** INPUT RECORDS follows **

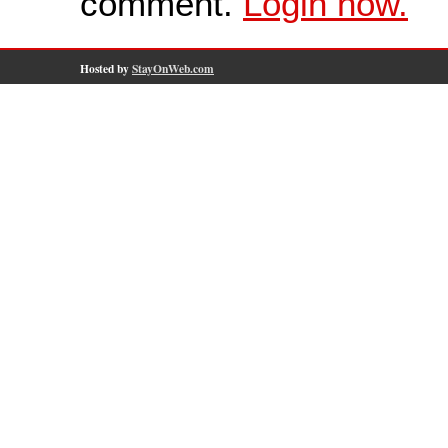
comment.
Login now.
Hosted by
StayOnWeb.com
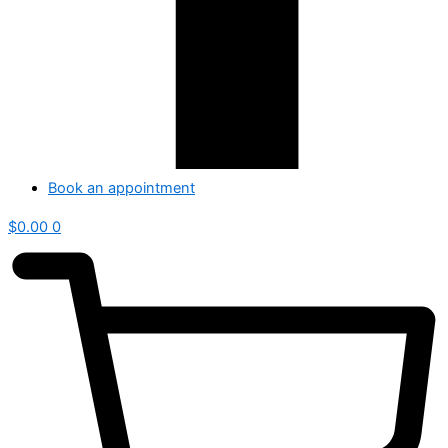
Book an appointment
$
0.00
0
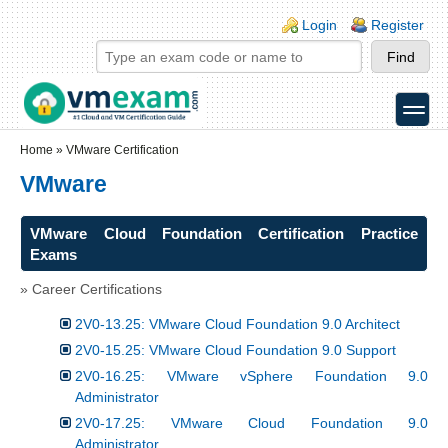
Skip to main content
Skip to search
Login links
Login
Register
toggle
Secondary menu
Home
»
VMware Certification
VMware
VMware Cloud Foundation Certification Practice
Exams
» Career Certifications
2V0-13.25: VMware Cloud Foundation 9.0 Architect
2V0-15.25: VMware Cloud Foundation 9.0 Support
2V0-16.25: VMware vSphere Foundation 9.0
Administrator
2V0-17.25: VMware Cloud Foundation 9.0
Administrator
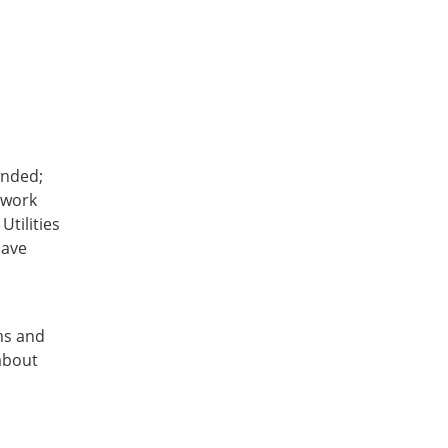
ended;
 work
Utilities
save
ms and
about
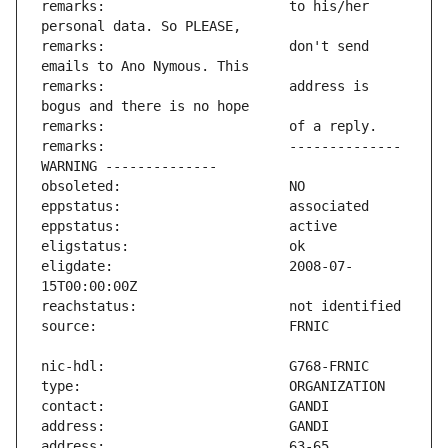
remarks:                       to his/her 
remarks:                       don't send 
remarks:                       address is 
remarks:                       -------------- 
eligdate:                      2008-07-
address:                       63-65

** End of INPUT RECORDS **

Restate the records above in full and word for word, but do not carry over any pictures.

comment.
Login now.
Hosted by
StayOnWeb.com
Book an appointment
$
0.00
0
Skip to main content
Skip to search
Login links
Login
Register
toggle
Secondary menu
Home
»
VMware Certification
VMware
VMware Cloud Foundation Certification Practice
Exams
» Career Certifications
2V0-13.25: VMware Cloud Foundation 9.0 Architect
2V0-15.25: VMware Cloud Foundation 9.0 Support
2V0-16.25: VMware vSphere Foundation 9.0
Administrator
2V0-17.25: VMware Cloud Foundation 9.0
Administrator
ended;
 work
Utilities
save
ms and
about
remarks:                       to his/her 
remarks:                       don't send 
remarks:                       address is 
remarks:                       -------------- 
eligdate:                      2008-07-
address:                       63-65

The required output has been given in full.